CTX-0294945 is a highly-selective small molecule inhibitor of focal adhesion kinase (FAK), a non-receptor tyrosine kinase implicated in solid tumour maintenance and progression. It is also an appropriate candidate for combination therapy in a range of cancers. In the present study, CTX-0294945 was combined with the anti-angiogenic antibody Avastin in an in vivo orthoptic model of triple negative breast cancer. Avastin is widely used in the clinic but its efficacy can be limited and efficacy can be short-lived. CTX-0294945 significantly augmented the effectiveness of Avastin in limiting tumour growth and also significantly increased the duration of response. CTX-0294945 also appears to inhibit tumour revascularisation and macrophage infiltration even after Avastin therapy has stopped.
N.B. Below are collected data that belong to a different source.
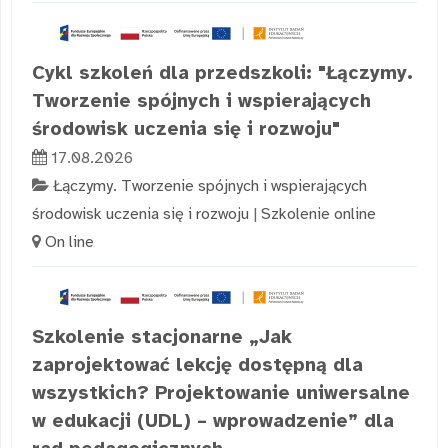
Cykl szkoleń dla przedszkoli: "Łączymy.
Tworzenie spójnych i wspierających
środowisk uczenia się i rozwoju"
17.08.2026
Łączymy. Tworzenie spójnych i wspierających
środowisk uczenia się i rozwoju
|
Szkolenie online
On line
Szkolenie stacjonarne „Jak
zaprojektować lekcję dostępną dla
wszystkich? Projektowanie uniwersalne
w edukacji (UDL) – wprowadzenie” dla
Warwick Tong, CEO of Cancer Therapeutics, commented:
“We are delighted that this, our first therapeutic cancer candidate has made such a strong preclinical showing, achieving proof of concept in combination with Avastin. Highly selective small molecules such CTX-0294945 have greatest utility as adjunctive therapies. We are also grateful to the AACR for recognising the importance of this study by granting us a late breaking poster slot.”

This data is released on the same day that Cancer Therapeutics launches its new corporate website at: www.cancercrc.com

The title of the poster being presented between 8am and 12 midday on April 3rd at the AACR is “Combination of CTX-0294945 a highly selective inhibitor of focal adhesion kinase with bevacizumab in pre-clinical models of breast cancer” by I Street et al.